The news was greeted with a shrug by Southwest Florida planners, who have long grown accustomed to dire warnings about the ramifications of growth
By Jeremy Cox
Thursday, December 7, 2006
The growth explosion in Lee and Collier counties threatens to eat every acre of land that hasn’t been turned into concrete yet, a new study warns.
The result: An unbroken urban wall will reach from the Gulf of Mexico to the Hendry County line across northern Collier, and the only large development-free spot in Lee will be east of Estero.
That will be the case unless state and local officials toughen growth rules, the head of the environmental group 1000 Friends of Florida said Wednesday. And it will happen relatively soon — some time between 2040 and 2060.
The organization released a pair of studies Wednesday aimed at painting a picture of what Florida will look like in 2060, when its population is expected to double to 35.8 million people.

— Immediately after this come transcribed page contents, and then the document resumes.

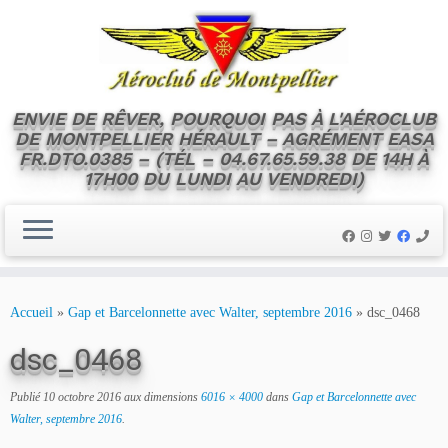
ENVIE DE RÊVER, POURQUOI PAS À L'AÉROCLUB
DE MONTPELLIER HÉRAULT – AGRÉMENT EASA
FR.DTO.0385 – (TÉL – 04.67.65.59.38 DE 14H À
17H00 DU LUNDI AU VENDREDI)
Skip
to
Accueil
»
Gap et Barcelonnette avec Walter, septembre 2016
»
dsc_0468
content
dsc_0468
Publié
10 octobre 2016
aux dimensions
6016 × 4000
dans
Gap et Barcelonnette avec
Walter, septembre 2016
.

“Collier basically fully develops and goes north and east” to fill parts of Hendry and Glades counties, 1000 Friends Executive Director Charles Pattison said. “It shows that if we continue the pattern of development we’ve got, we’re going to lose the very things that brought us to Florida.”
The news was greeted with a shrug by Southwest Florida planners, who have long grown accustomed to dire warnings about the ramifications of growth. Lee and Collier counties each have their own plans to confront the issue — each dogged by doubts about their effectiveness.

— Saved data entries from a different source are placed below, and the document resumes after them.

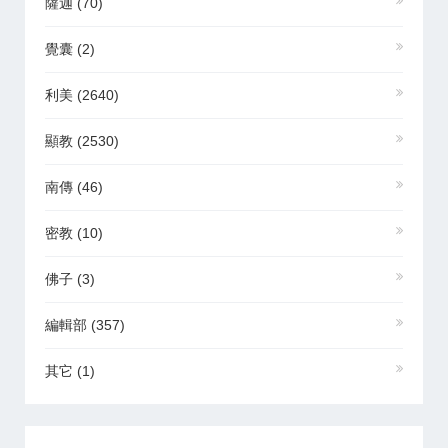
薩迦
(70)
覺囊
(2)
利美
(2640)
顯教
(2530)
南傳
(46)
密教
(10)
佛子
(3)
編輯部
(357)
其它
(1)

In one study, researchers with the University of Florida’s GeoPlan Center predicted where development will occur. Statewide, the study found roughly 7 million acres of rural land will be converted to urban land by 2060, leaving the Big Bend area near the Panhandle as the only sizable unpaved space.
Southwest Florida’s new developments will eat away 1.1 million additional acres of open land, leading to a nearly three-fold expansion of the existing urban strip. The population will skyrocket from 1.2 million to 3.5 million in the region, which includes Lee, Collier, Charlotte, Hendry, Glades, Sarasota and DeSoto counties.

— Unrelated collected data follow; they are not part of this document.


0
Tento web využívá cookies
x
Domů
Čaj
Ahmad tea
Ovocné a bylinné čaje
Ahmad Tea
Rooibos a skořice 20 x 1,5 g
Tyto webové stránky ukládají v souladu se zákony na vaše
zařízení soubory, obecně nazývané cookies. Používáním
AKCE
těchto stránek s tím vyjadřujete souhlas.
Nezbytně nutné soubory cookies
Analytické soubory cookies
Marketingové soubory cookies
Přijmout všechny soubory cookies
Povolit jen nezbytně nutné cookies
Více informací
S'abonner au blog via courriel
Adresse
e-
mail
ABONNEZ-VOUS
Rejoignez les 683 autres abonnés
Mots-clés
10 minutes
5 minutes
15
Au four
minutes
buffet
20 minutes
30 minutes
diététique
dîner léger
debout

The study forecasts Collier’s population to reach 963,000 and Lee’s to hit 1.4 million. Lee, Collier and Charlotte counties will be built out.
Under such a scenario, the bulk of Collier’s open lands will be penned in Everglades National Park, Big Cypress National Preserve and other tracts already under public ownership.
In the second report, Georgia Tech’s Center for Quality Growth and Regional Development suggested ways to avoid losing valuable natural areas and farm fields. Among them: accelerating the land-acquisition program and restricting rural land conversions to only those projects that have a “significant public benefit.”
One of that report’s main recommendations is to funnel people into new towns in an effort to prevent sprawl along the edges of existing urban areas.
Southwest Florida is leading the way in the concept of having developers set aside open land in exchange for converting nearby areas into towns. Babcock Ranch, straddling the border of Lee and Charlotte counties, and Ave Maria, a planned university town in Collier, are the models to follow, Pattison said.
A plan, written by WilsonMiller on behalf of major landowners in the area, carves up 200,000 acres in northeast Collier into properties that can be developed and those that can’t. Opponents have called the result, known as the Rural Land Stewardship Area, a license to develop.
“There shouldn’t be any new homes in that area. This is Florida panther habitat,” Florida Sierra Club Director Frank Jackalone said. “These lands should be set aside for wild lands or to retain agricultural lands.”
If new towns are the answer to sprawl, Jackalone asks, why is Collier Enterprises proposing another town, dubbed Big Cypress, on the southern edge of Ave Maria?
Joe Schmitt, Collier’s administrator of community development, defended the growth plan, saying “it’s not a free-for-all.”
The plan directs growth “to areas that already are impacted and are deemed to be less viable from an environmental standpoint,” Schmitt added.
Meanwhile, Lee County is in no hurry to follow Collier’s lead.
“I don’t understand why all the conservation organizations think the rural land stewardship program is a good thing,” said Paul O’Connor, Lee’s planning chief. “It always seems like it’s plopping this urban use in the middle of a rural area.”
For its part, Lee has set aside nearly 100,000 acres, mostly in its southeast corner, to help stop sprawl and give rain water a place to seep into the aquifer. Building in that region, called the Density Reduction/Groundwater Resource area, is limited to one home for every 10 acres.
The backers of 1000 Friends of Florida’s studies include several entities with a keen interest in the way the state develops: WilsonMiller, the Naples-based planning firm; St. Joe Company, the state’s largest land owner; A. Duda & Sons, a Central Florida agribusiness giant; and the high-profile environmental group The Nature Conservancy.
Pattison said those sponsors “had no editorial oversight over any of the materials.”
Jackalone said he wasn’t sure if the relationship colored the results of the studies. But, he added, several of the donors on 1000 Friends’ list “are clearly involved in activities that are harmful to the environment.”